Shaun was a chance to prove that she could be a good mother, to atone for her sins. And, at the same time, it made her transgression seem insignificant in comparison with Tina abandoning her child. Much of Cissy’s rage at Tina comes out of the same she feels, and Tina’s line of work doesn’t help things any. That’s also the reason why Cissy is so uneasy with Shaun having Tina’s tape, he’s being put in the same situation she put Butchie in, and that cycle of mistreatment could too easily continue.

That reveal works really well because it makes the characters’ motivations much clearer. Rather than just being generally fucked up, they’re dealing with the spectre in the past, something that society gives them no easy way of dealing with. Is it abuse, or was it implicitly consensual? And which is worse for the family? Clearly both of them are deeply uncomfortable with each other as a result of what happened in that moment, and that’s something Cissy has to confront.

Throughout the series, John has forced people to confront their demons, to bring their problems out in the open and let them grow. In that respect, he has a lot in common with the cleansing disease of Grant Morrison’s The Filth. There, it was only through engagement with the worst things in the world that Greg could understand himself. You have to bring the bad to the surface to move forward, and that’s what John is making people do here. He forced Joe to confront his worst moment, letting a friend in Vietnam die, now he does the same for Cissy, and it looks like he will soon help Bill deal with the death of his wife.

This is all wrapped up in the ending. The closest analogue I can think of to that scene is the sequence at the end of episode 2.7 of Twin Peaks, where all the characters gather at the Road House and listen to Julee Cruise sing, each of them touching some kind of primal nerve, connecting on a deep emotional level. That sequence was one of the best things ever put on television, and it’s great to have something that comes close to it.

Over the course of the series, John has gathered all these characters together. Here, he appears to each of them and brings them together in a kind of dreamspace. Bill’s spiral staircase ascends to nowhere in the parking lot, while Bill and Freddie jam together. That was a wonderful touch, as was Ramon continuing to cook as John spoke to the assembled masses. He talks about his father, and Cass’s camera, and it’s unclear what it all means. He makes reference to a lot of what’s happened in the first few episodes, but for me now, the content of the speech is less important than the hypnotic delivery.
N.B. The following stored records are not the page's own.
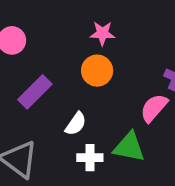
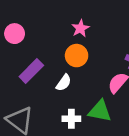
pink star: (102, 33) -> (80, 28), turned -30
white semicircle: (76, 124) -> (64, 83), moved

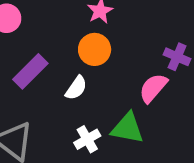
white cross: (71, 119) -> (87, 139), turned -30

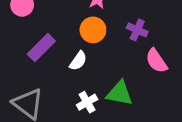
purple cross: (177, 57) -> (137, 30), moved
pink semicircle: (153, 88) -> (156, 61), moved, turned -75

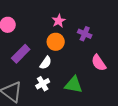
purple cross: (137, 30) -> (85, 34), moved
white cross: (87, 102) -> (43, 84), moved

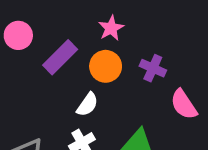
purple cross: (85, 34) -> (153, 68), moved
purple rectangle: (21, 54) -> (60, 57), moved

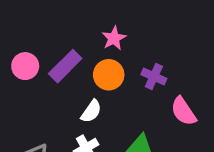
pink circle: (18, 35) -> (25, 66), moved

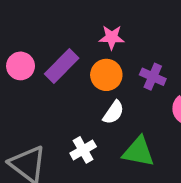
pink star: (114, 38) -> (112, 37), turned 30
white semicircle: (91, 111) -> (113, 112), moved

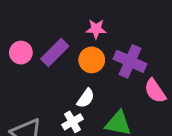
purple cross: (153, 77) -> (130, 61), size x1.5
white semicircle: (113, 112) -> (86, 98), moved

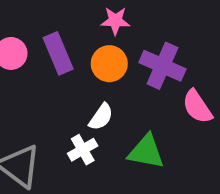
purple rectangle: (55, 53) -> (58, 53), turned -68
The entire sequence, from the emergence of the weird grey guy on was just enchanting, one of the most magical things I’ve ever seen on TV. It was an experience, one that we shared with the characters, through the camera. This show is working on a subconscious level, and I love that, it’s emotion and intuition guiding us forward.
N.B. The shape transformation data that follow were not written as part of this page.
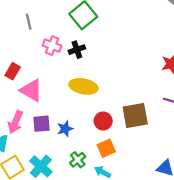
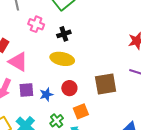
black cross: (77, 50) -> (64, 34), moved
red circle: (103, 121) -> (69, 88), moved

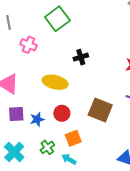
black cross: (64, 34) -> (81, 57), moved
brown square: (106, 84) -> (100, 110), turned 30

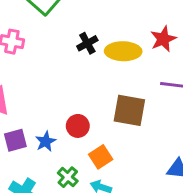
yellow ellipse: (55, 82) -> (123, 51), moved

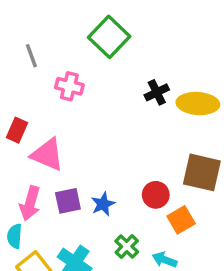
red circle: (78, 126) -> (156, 195), moved
orange square: (101, 157) -> (181, 220), moved

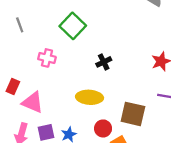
gray line: (31, 56) -> (20, 25), moved
yellow ellipse: (198, 104) -> (90, 97), moved

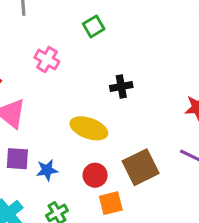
green square: (73, 26) -> (94, 26), size x0.6
brown square: (133, 114) -> (141, 167), turned 35

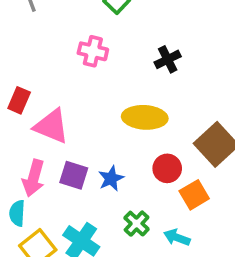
pink cross: (47, 60) -> (93, 51), moved
purple square: (17, 159) -> (74, 175), turned 30

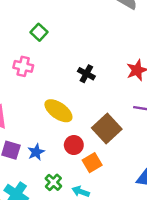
black cross: (168, 59) -> (86, 74), moved, turned -35
yellow ellipse: (145, 117) -> (58, 111), turned 32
In addition to all this, we got some great stuff with Cass and her restless attempts to work. Plus, there was the odd scene in the diner with the guy with the Yost website and an appearance by Paula Malcolmson, a.k.a Trixie of Deadwood. And, if that scene at the end is any indication, the circle of people will only expand, John’s influence growing stronger. I can’t wait to see more, this episode was such a joy to watch.
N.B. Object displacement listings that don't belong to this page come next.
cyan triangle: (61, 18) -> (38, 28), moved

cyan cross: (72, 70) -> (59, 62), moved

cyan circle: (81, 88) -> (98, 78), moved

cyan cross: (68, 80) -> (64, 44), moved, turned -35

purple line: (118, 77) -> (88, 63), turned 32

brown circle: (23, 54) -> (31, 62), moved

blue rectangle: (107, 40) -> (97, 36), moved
But, the question remains whether we’ll see a second season. At the TCA tour this week, HBO left things open, but in a dumb move, made it pretty much an either or situation with regards to the continuation of John From Cincinnati and Deadwood. If you already pissed off a huge chunk of the potential audience for this show by botching the end of Deadwood, it’s probably not a good idea to say the only way we’ll get more Deadwood is if this show fails. I’m not sure why they just don’t space things out so both are doable, I wouldn’t mind waiting a year and a half or two years for a new season of John if it meant getting the Deadwood movies. But, regardless of whether or not that’s doable, it’s bad business to say that you can only get one or the other.